Emoção maior esteve reservada para o final. A magnífica Escola Canto Firme de Tomar ofereceu-nos um jantar e, após o congraçamento, o Coral do Estabelecimento, conduzido de maneira comovente pelo Diretor da Escola, Professor António de Souza, cantou obras do grande compositor.
O intérprete recebeu do Presidente da Câmara Municipal de Tomar uma belíssima salva de prata, com dizeres alusivos à primeira audição de Cosmorame.
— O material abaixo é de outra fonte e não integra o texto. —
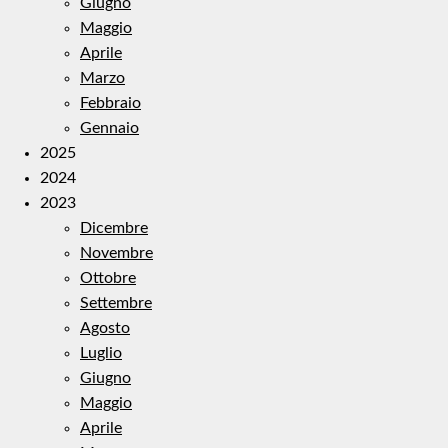
Giugno
Maggio
Aprile
Marzo
Febbraio
Gennaio
2025
2024
2023
Dicembre
Novembre
Ottobre
Settembre
Agosto
Luglio
Giugno
Maggio
Aprile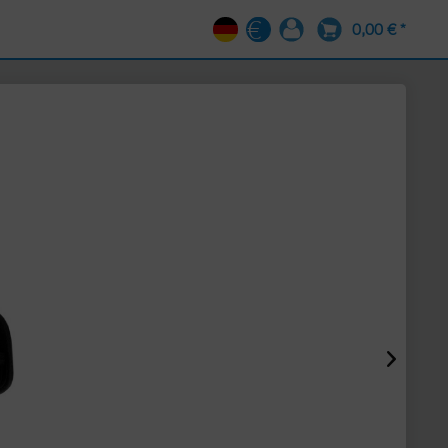
0,00 € *
DE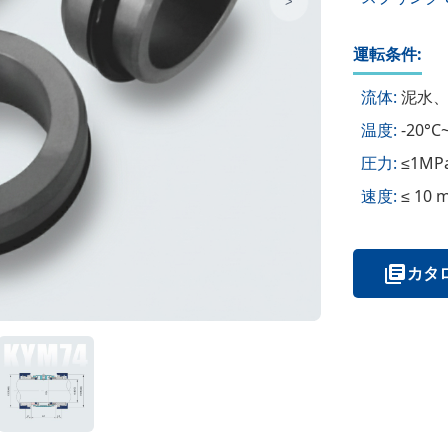
>
運転条件:
流体:
泥水、
温度:
-20°C
圧力:
≤1MP
速度:
≤ 10 
カタログ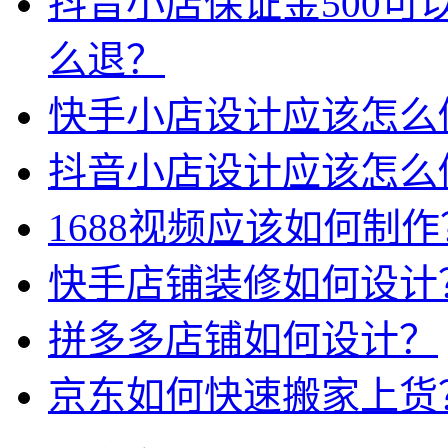
抖音小店保证金500可
么退？
快手小店设计应该怎么
抖音小店设计应该怎么
1688视频应该如何制作
快手店铺装修如何设计
拼多多店铺如何设计？
京东如何快速搬家上货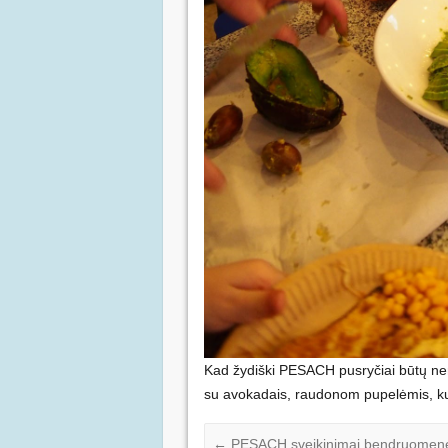
Kad žydiški PESACH pusryčiai būtų n
su avokadais, raudonom pupelėmis, kuk
←
PESACH sveikinimai bendruomen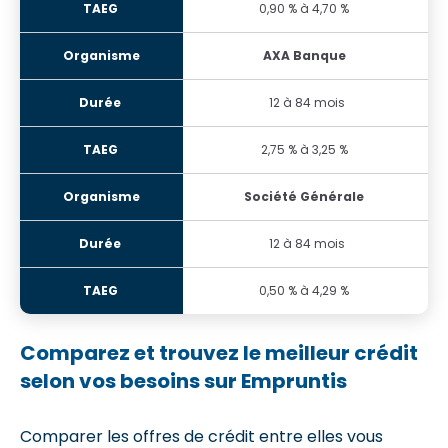
0,90 % à 4,70 %
AXA Banque
12 à 84 mois
2,75 % à 3,25 %
Société Générale
12 à 84 mois
0,50 % à 4,29 %
Comparez et trouvez le meilleur crédit
selon vos besoins sur Empruntis
Comparer les offres de crédit entre elles vous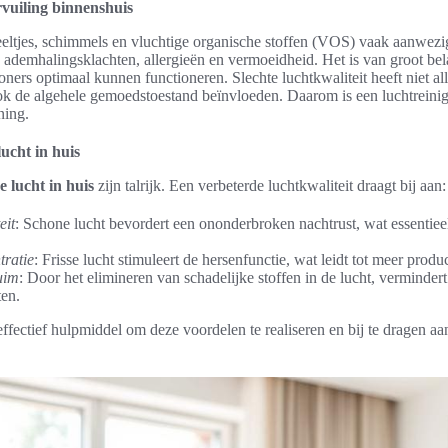
vuiling binnenshuis
deeltjes, schimmels en vluchtige organische stoffen (VOS) vaak aanwezig
 ademhalingsklachten, allergieën en vermoeidheid. Het is van groot bel
oners optimaal kunnen functioneren. Slechte luchtkwaliteit heeft niet al
k de algehele gemoedstoestand beïnvloeden. Daarom is een luchtreini
ning.
ucht in huis
e lucht in huis
zijn talrijk. Een verbeterde luchtkwaliteit draagt bij aan:
eit
: Schone lucht bevordert een ononderbroken nachtrust, wat essentieel
ratie
: Frisse lucht stimuleert de hersenfunctie, wat leidt tot meer product
uim
: Door het elimineren van schadelijke stoffen in de lucht, vermindert 
en.
 effectief hulpmiddel om deze voordelen te realiseren en bij te dragen a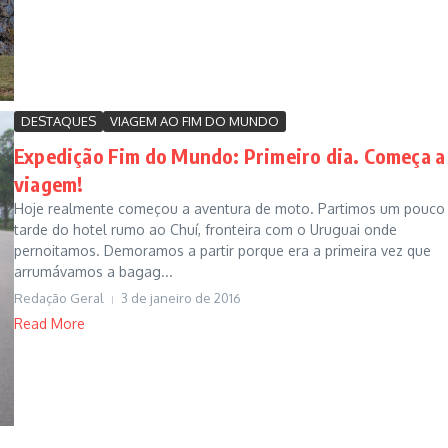
DESTAQUES
VIAGEM AO FIM DO MUNDO
Expedição Fim do Mundo: Primeiro dia. Começa a
viagem!
Hoje realmente começou a aventura de moto. Partimos um pouco
tarde do hotel rumo ao Chuí, fronteira com o Uruguai onde
pernoitamos. Demoramos a partir porque era a primeira vez que
arrumávamos a bagag...
Redação Geral
3 de janeiro de 2016
Read More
Tomar, já inesquecível desde os anos 80, fica hoje no meu mais sensível imaginário. A tournée continuará. Outras cidades ouvirão a panorâmica da extraordinária música portuguesa para piano, perpetuada por intérpretes de real valor no país, mas sistematicamente negligenciada por outros, mais interessados na permanência através do repetidíssimo repertório de sempre, que exclui a criação de Portugal, mas agrada a um público que evita, hélas, o descortino. A impermanência será destino que a história simplesmente ratifica. Os holofotes, sempre os mesmos. Nada a fazer. Contudo, a luta empreendida durante toda a vida por Lopes-Graça, no sentido de que a música autêntica de Portugal seja ouvida, continuará.

As part of my concert tour in Portugal, I’ve been to Tomar, the city of the Knights Templar and also the hometown of Fernando Lopes-Graça. It was with great emotion that I presented the world premiere of Cosmorame, a series of 21 piano pieces of this outstanding Portuguese composer of the 20th century.